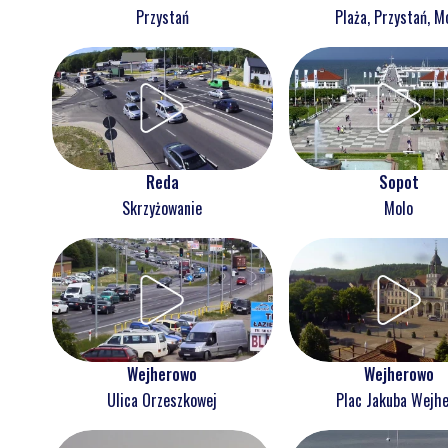
Przystań
Plaża, Przystań, M
Reda
Sopot
Skrzyżowanie
Molo
Wejherowo
Wejherowo
Ulica Orzeszkowej
Plac Jakuba Wejh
· · ·
Problem to solve: Leaving the pictures aside, transcribe the entire listing exactly.

Finished task:
Przystań
Plaża, Przystań, M
Reda
Sopot
Skrzyżowanie
Molo
Wejherowo
Wejherowo
Ulica Orzeszkowej
Plac Jakuba Wejh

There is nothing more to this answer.